Saved data entries
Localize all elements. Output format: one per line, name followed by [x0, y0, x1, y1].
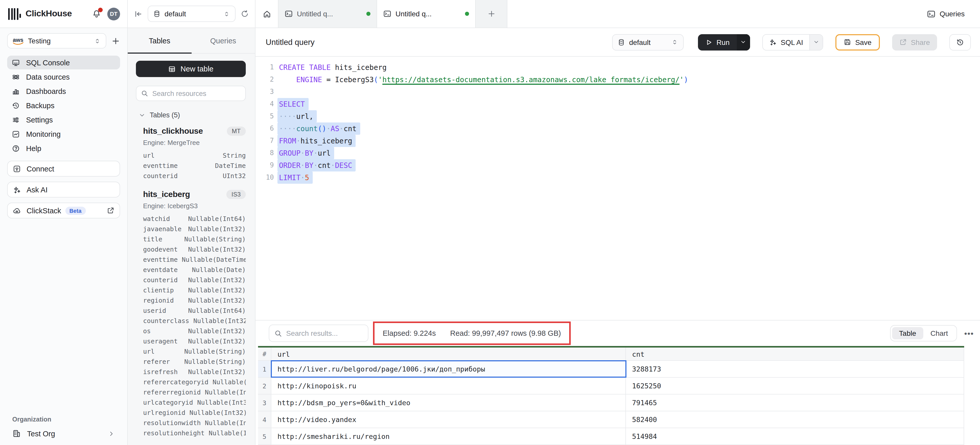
queries-button[interactable]: Queries: [922, 6, 970, 21]
clickstack-button[interactable]: ClickStack Beta: [7, 203, 120, 219]
aws-logo-icon: aws: [13, 37, 24, 45]
selection-highlight: FROM·hits_iceberg: [277, 135, 356, 147]
code-line[interactable]: 10LIMIT·5: [256, 171, 980, 184]
cell-url[interactable]: http://kinopoisk.ru: [271, 378, 626, 394]
chevron-down-icon: [139, 112, 145, 118]
results-search[interactable]: [269, 325, 368, 342]
cell-url[interactable]: http://video.yandex: [271, 411, 626, 428]
query-tab-2[interactable]: Untitled q...: [377, 0, 476, 28]
results-more-menu[interactable]: •••: [964, 329, 974, 337]
run-options-dropdown[interactable]: [737, 34, 750, 50]
column-type: String: [223, 152, 246, 162]
table-engine-badge: MT: [227, 127, 246, 136]
service-selector[interactable]: aws Testing: [7, 33, 106, 49]
new-table-button[interactable]: New table: [136, 61, 246, 77]
sql-ai-button[interactable]: SQL AI: [762, 34, 823, 50]
column-header-index[interactable]: #: [258, 348, 271, 360]
selection-highlight: ····count()·AS·cnt: [277, 122, 360, 135]
connect-button[interactable]: Connect: [7, 161, 120, 177]
sidebar-item-backups[interactable]: Backups: [7, 98, 120, 112]
share-button[interactable]: Share: [892, 34, 937, 50]
new-tab-button[interactable]: [476, 0, 508, 28]
read-stat: Read: 99,997,497 rows (9.98 GB): [450, 329, 561, 337]
code-line[interactable]: 1CREATE TABLE hits_iceberg: [256, 61, 980, 73]
cell-cnt[interactable]: 3288173: [626, 361, 964, 377]
column-type: Nullable(Int32): [193, 317, 246, 327]
column-type: Nullable(Int32): [188, 276, 246, 286]
cell-url[interactable]: http://liver.ru/belgorod/page/1006.jки/д…: [271, 361, 626, 377]
table-row[interactable]: 4http://video.yandex582400: [258, 411, 964, 428]
column-header-url[interactable]: url: [271, 348, 626, 360]
terminal-icon: [927, 10, 935, 18]
sidebar-item-monitoring[interactable]: Monitoring: [7, 127, 120, 141]
add-service-icon[interactable]: [111, 36, 120, 45]
sql-editor[interactable]: 1CREATE TABLE hits_iceberg2 ENGINE = Ice…: [256, 57, 980, 320]
table-entry[interactable]: hits_icebergIS3Engine: IcebergS3watchidN…: [136, 190, 246, 439]
editor-database-selector[interactable]: default: [612, 34, 684, 50]
sidebar-item-data-sources[interactable]: Data sources: [7, 70, 120, 84]
column-name: refererregionid: [143, 388, 201, 399]
chevron-down-icon: [741, 39, 746, 45]
sidebar-item-dashboards[interactable]: Dashboards: [7, 84, 120, 98]
settings-icon: [12, 116, 20, 124]
results-search-input[interactable]: [286, 329, 363, 337]
line-number: 6: [256, 122, 274, 135]
cell-cnt[interactable]: 791465: [626, 394, 964, 411]
table-row[interactable]: 5http://smeshariki.ru/region514984: [258, 428, 964, 445]
code-line[interactable]: 4SELECT: [256, 98, 980, 110]
column-header-cnt[interactable]: cnt: [626, 348, 964, 360]
share-icon: [899, 38, 907, 46]
sidebar-item-settings[interactable]: Settings: [7, 113, 120, 127]
column-row: eventtimeNullable(DateTime6: [143, 256, 246, 266]
panel-tab-queries[interactable]: Queries: [191, 28, 255, 53]
view-toggle-table[interactable]: Table: [892, 327, 923, 339]
table-entry[interactable]: hits_clickhouseMTEngine: MergeTreeurlStr…: [136, 127, 246, 182]
refresh-icon[interactable]: [241, 10, 249, 18]
ask-ai-button[interactable]: Ask AI: [7, 182, 120, 198]
resources-search[interactable]: [136, 86, 246, 101]
table-row[interactable]: 1http://liver.ru/belgorod/page/1006.jки/…: [258, 361, 964, 378]
code-line[interactable]: 7FROM·hits_iceberg: [256, 135, 980, 147]
code-line[interactable]: 5····url,: [256, 110, 980, 122]
sql-ai-dropdown[interactable]: [809, 35, 822, 50]
home-tab[interactable]: [256, 0, 278, 28]
query-tab-1[interactable]: Untitled q...: [278, 0, 377, 28]
sidebar-item-sql-console[interactable]: SQL Console: [7, 55, 120, 70]
selection-highlight: LIMIT·5: [277, 171, 313, 184]
selection-highlight: GROUP·BY·url: [277, 147, 334, 159]
panel-tab-tables[interactable]: Tables: [128, 28, 191, 53]
sidebar-item-help[interactable]: Help: [7, 141, 120, 155]
table-row[interactable]: 2http://kinopoisk.ru1625250: [258, 378, 964, 394]
avatar[interactable]: DT: [107, 7, 120, 20]
code-line[interactable]: 8GROUP·BY·url: [256, 147, 980, 159]
tables-section-header[interactable]: Tables (5): [139, 111, 246, 119]
table-row[interactable]: 3http://bdsm_po_yers=0&with_video791465: [258, 394, 964, 411]
code-line[interactable]: 2 ENGINE = IcebergS3('https://datasets-d…: [256, 73, 980, 86]
code-line[interactable]: 6····count()·AS·cnt: [256, 122, 980, 135]
collapse-sidebar-icon[interactable]: [134, 10, 143, 18]
code-lines: 1CREATE TABLE hits_iceberg2 ENGINE = Ice…: [256, 61, 980, 184]
sidebar-item-label: Monitoring: [26, 130, 60, 138]
cell-cnt[interactable]: 514984: [626, 428, 964, 445]
view-toggle-chart[interactable]: Chart: [923, 327, 955, 339]
cell-url[interactable]: http://smeshariki.ru/region: [271, 428, 626, 445]
connect-icon: [13, 165, 21, 173]
column-row: counterclassNullable(Int32): [143, 317, 246, 327]
cell-cnt[interactable]: 582400: [626, 411, 964, 428]
code-line[interactable]: 9ORDER·BY·cnt·DESC: [256, 159, 980, 171]
column-name: os: [143, 327, 151, 337]
code-line[interactable]: 3: [256, 86, 980, 98]
cell-cnt[interactable]: 1625250: [626, 378, 964, 394]
run-button[interactable]: Run: [698, 34, 750, 50]
row-index: 5: [258, 428, 271, 445]
query-history-button[interactable]: [949, 34, 971, 50]
resources-search-input[interactable]: [152, 90, 241, 97]
query-title[interactable]: Untitled query: [266, 38, 607, 47]
save-button[interactable]: Save: [835, 34, 880, 50]
column-name: urlregionid: [143, 409, 186, 419]
database-selector[interactable]: default: [148, 6, 235, 22]
notifications-bell-icon[interactable]: [91, 8, 102, 19]
cell-url[interactable]: http://bdsm_po_yers=0&with_video: [271, 394, 626, 411]
organization-item[interactable]: Test Org: [7, 429, 120, 438]
line-number: 8: [256, 147, 274, 159]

Work required: Reply with nothing except the number of lines in the records that include the word "editor".

Task solution: 2